>>>
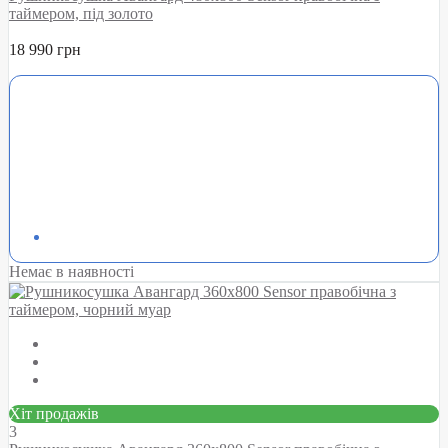
таймером, під золото
18 990 грн
Немає в наявності
Хіт продажів
3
<<<
◆ **EXERCISE OBJECTIVE**: Leave the pictures out, then print every entry exactly as it reads.

◆ **TASK RESPONSE**:
таймером, під золото
18 990 грн
Немає в наявності
Хіт продажів
3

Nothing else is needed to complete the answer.